This is nonsense. If they want to be net zero emissions, they can use synthetic jet fuel produced from sea water. The US Navy has studied the topic and concluded they can produce such fuel at a cost of $3-6 per gallon [1].
Synfuels are made using H2 and CO2. In practice, they're just H2 with more steps. So while you can use them, it ends up being a trade-off between cost and how much you really need synfuels.
Yes, but synfuels are a drop in replacement of the current fuels, and they are net zero emissions. Hydrogen is nasty. Really, really nasty: in liquid form it can only be stored at impossibly low temperatures, it has a very low density (about 13 times less dense than water), it leaks easily, it creates frost (remember the o-rings from the doomed space shuttle). Building a new airplane is difficult enough, building that burns hydrogen instead of regular jet fuel is an enormous engineering challenge. The chance of us ever seeing a hydrogen-based airplane is exactly zero.

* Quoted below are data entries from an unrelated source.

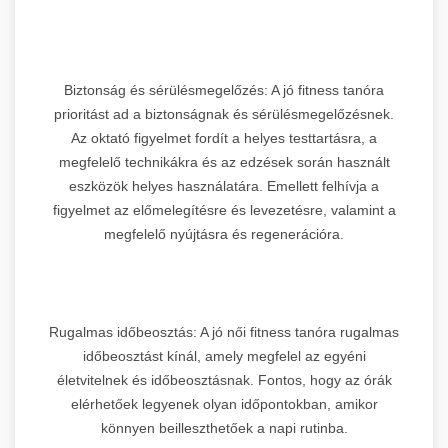
Biztonság és sérülésmegelőzés: A jó fitness tanóra
prioritást ad a biztonságnak és sérülésmegelőzésnek.
Az oktató figyelmet fordít a helyes testtartásra, a
megfelelő technikákra és az edzések során használt
eszközök helyes használatára. Emellett felhívja a
figyelmet az előmelegítésre és levezetésre, valamint a
megfelelő nyújtásra és regenerációra.
Rugalmas időbeosztás: A jó női fitness tanóra rugalmas
időbeosztást kínál, amely megfelel az egyéni
életvitelnek és időbeosztásnak. Fontos, hogy az órák
elérhetőek legyenek olyan időpontokban, amikor
könnyen beilleszthetőek a napi rutinba.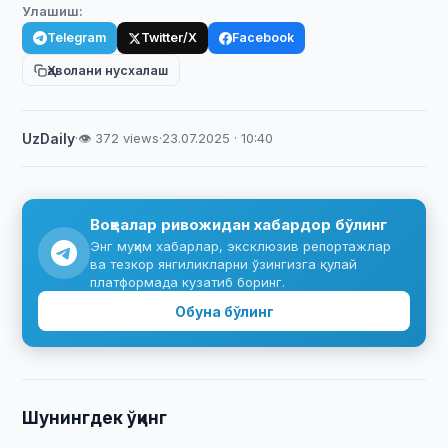
Улашиш:
Telegram
Twitter/X
Facebook
Ҳаволани нусхалаш
UzDaily
·
👁 372 views
·
23.07.2025 · 10:40
Воқеалар ривожидан хабардор бўлинг
Энг муҳим хабарлар, эксклюзив репортажлар
ва тезкор янгиликларни ўзингизга қулай
платформада кузатиб боринг.
Обуна бўлинг
Шунингдек ўқинг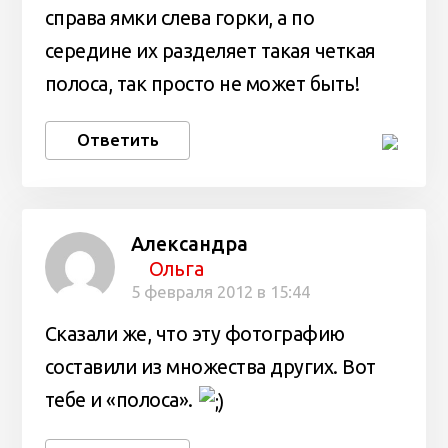
справа ямки слева горки, а по
середине их разделяет такая четкая
полоса, так просто не может быть!
Ответить
Александра
Ольга
5 февраля 2012 в 15:44
Сказали же, что эту фотографию
составили из множества других. Вот
тебе и «полоса».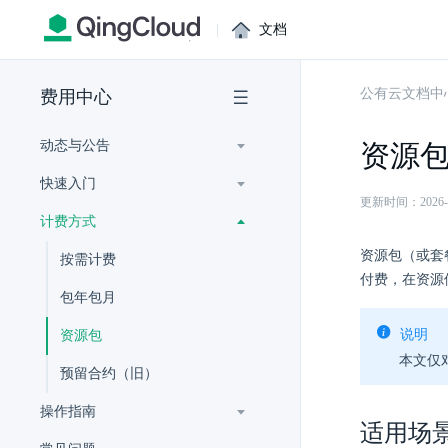
|
文档
公有云文档中
费用中心
动态与公告
资源
快速入门
更新时间：2026-07-
计费方式
资源包（或套
按需计费
付费，在资源
包年包月
说明
资源包
本文仅
预留合约（旧）
操作指南
适用场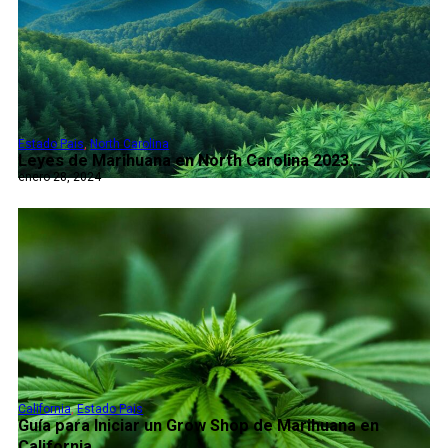
Estado Pais
,
North Carolina
Leyes de Marihuana en North Carolina 2023...
enero 28, 2024
California
,
Estado Pais
Guía para Iniciar un Grow Shop de Marihuana en
California...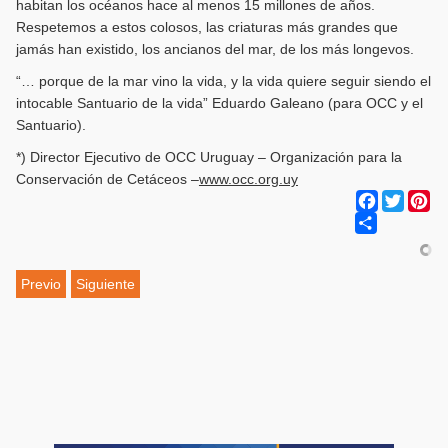
habitan los océanos hace al menos 15 millones de años.
Respetemos a estos colosos, las criaturas más grandes que
jamás han existido, los ancianos del mar, de los más longevos.
“… porque de la mar vino la vida, y la vida quiere seguir siendo el
intocable Santuario de la vida” Eduardo Galeano (para OCC y el
Santuario).
*) Director Ejecutivo de OCC Uruguay – Organización para la
Conservación de Cetáceos –
www.occ.org.uy
Facebook
Twitter
Pi
Share
Previo
Siguiente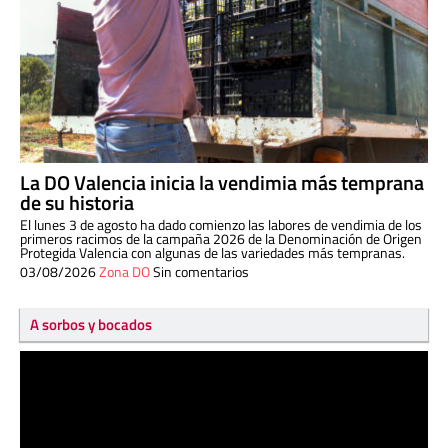
La DO Valencia inicia la vendimia más temprana
de su historia
El lunes 3 de agosto ha dado comienzo las labores de vendimia de los
primeros racimos de la campaña 2026 de la Denominación de Origen
Protegida Valencia con algunas de las variedades más tempranas.
03/08/2026
Zona DO
Sin comentarios
A sorbos y bocados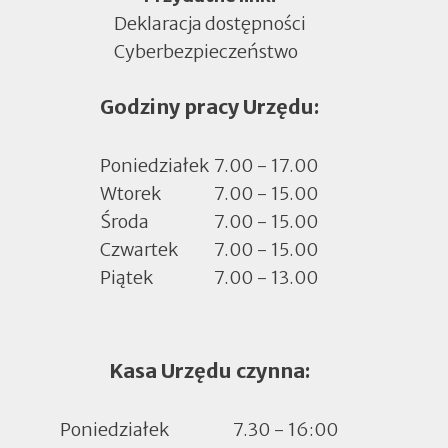
Deklaracja dostępności
Cyberbezpieczeństwo
Otworzy
się
Godziny pracy Urzędu:
w
nowej
zakładce
Poniedziałek
7.00 - 17.00
Wtorek
7.00 - 15.00
Środa
7.00 - 15.00
Czwartek
7.00 - 15.00
Piątek
7.00 - 13.00
Kasa Urzędu czynna:
Poniedziałek
7.30 - 16:00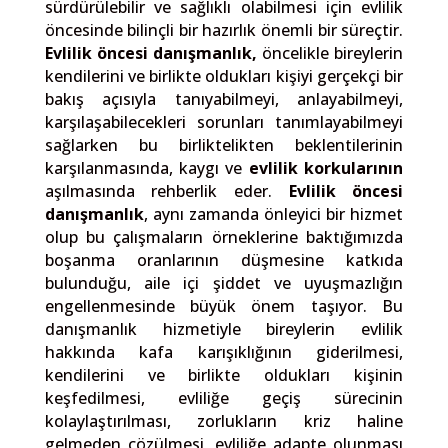
sürdürülebilir ve sağlıklı olabilmesi için evlilik
öncesinde bilinçli bir hazırlık önemli bir süreçtir.
Evlilik öncesi danışmanlık,
öncelikle bireylerin
kendilerini ve birlikte oldukları kişiyi gerçekçi bir
bakış açısıyla tanıyabilmeyi, anlayabilmeyi,
karşılaşabilecekleri sorunları tanımlayabilmeyi
sağlarken bu birliktelikten beklentilerinin
karşılanmasında, kaygı ve
evlilik korkularının
aşılmasında rehberlik eder.
Evlilik öncesi
danışmanlık
, aynı zamanda önleyici bir hizmet
olup bu çalışmaların örneklerine baktığımızda
boşanma oranlarının düşmesine katkıda
bulunduğu, aile içi şiddet ve uyuşmazlığın
engellenmesinde büyük önem taşıyor. Bu
danışmanlık hizmetiyle bireylerin evlilik
hakkında kafa karışıklığının giderilmesi,
kendilerini ve birlikte oldukları kişinin
keşfedilmesi, evliliğe geçiş sürecinin
kolaylaştırılması, zorlukların kriz haline
gelmeden çözülmesi, evliliğe adapte olunması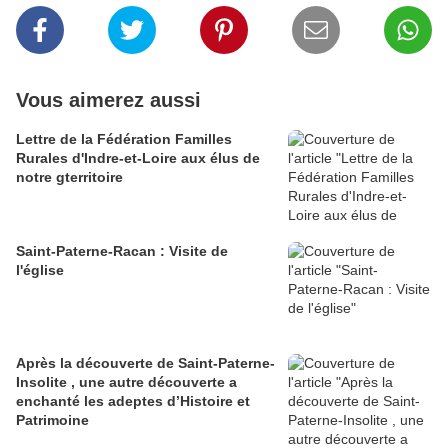
Vous aimerez aussi
Lettre de la Fédération Familles
Rurales d'Indre-et-Loire aux élus de
notre gterritoire
Saint-Paterne-Racan : Visite de
l'église
Après la découverte de Saint-Paterne-
Insolite , une autre découverte a
enchanté les adeptes d’Histoire et
Patrimoine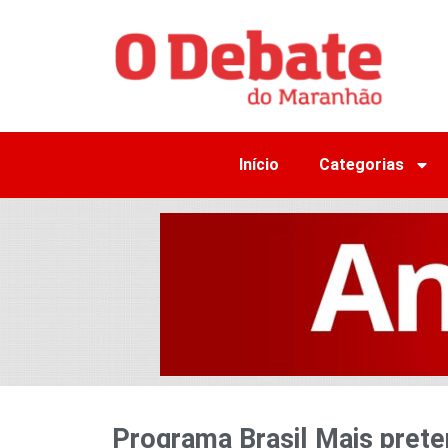
Início
Categorias
Programa Brasil Mais pret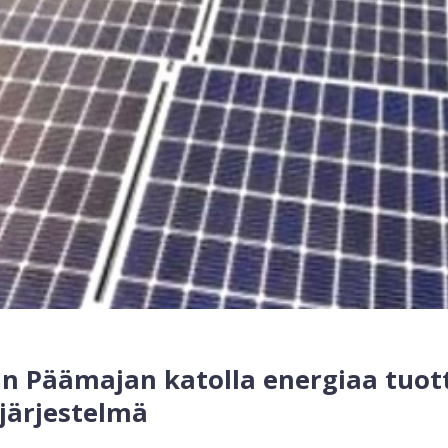
an Päämajan katolla energiaa tuo
järjestelmä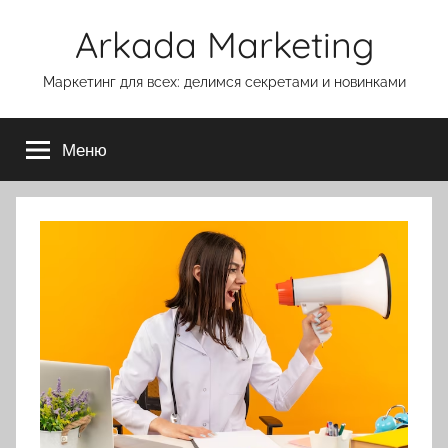
Перейти
Arkada Marketing
к
содержимому
Маркетинг для всех: делимся секретами и новинками
Меню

Synfuels are not a drop-in replacement. Jet-A has exacting standards, and it would be a serious chemistry challenge for synfuels to match Jet-A exactly. Most likely it would be possible but very costly.

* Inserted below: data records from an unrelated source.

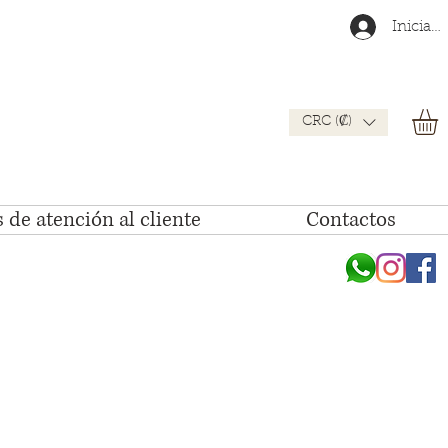
Iniciar 
CRC (₡)
 de atención al cliente
Contactos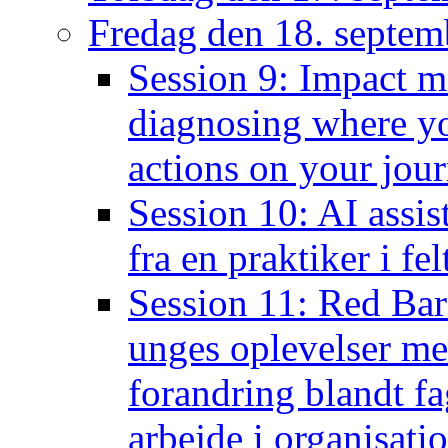
Fredag den 18. septem
Session 9: Impact 
diagnosing where yo
actions on your jou
Session 10: AI assist
fra en praktiker i fel
Session 11: Red Bar
unges oplevelser med
forandring blandt fa
arbejde i organisati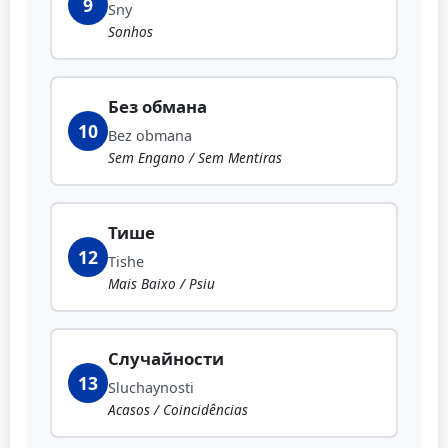
9
Sny
Sonhos
Без обмана
10
Bez obmana
Sem Engano / Sem Mentiras
Тише
12
Tishe
Mais Baixo / Psiu
Случайности
13
Sluchaynosti
Acasos / Coincidências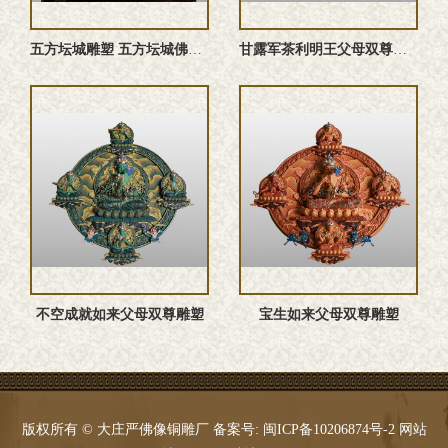
五方坛城‌雕塑 五方坛城佛像 五方佛雕塑
甘露军茶利明王父母双尊雕塑
不空成就如来父母双尊雕塑
宝生如来父母双尊雕塑
版权所有 © 大庄严佛像铜雕厂 备案号:
闽ICP备10206874号-2
网站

Most of that stuff is engineering superstition at this point. Most problems regarding hydrogen were solved decades ago. BMW actually made a LH2 powered car and had no big problems (except limited range).
Frankly, you're just incredibly out of touch. We already are seeing H2 powered planes now, and a commercial jetliner powered by H2 should happen by 2030 or so. This very thread is about Airbus planning on building one.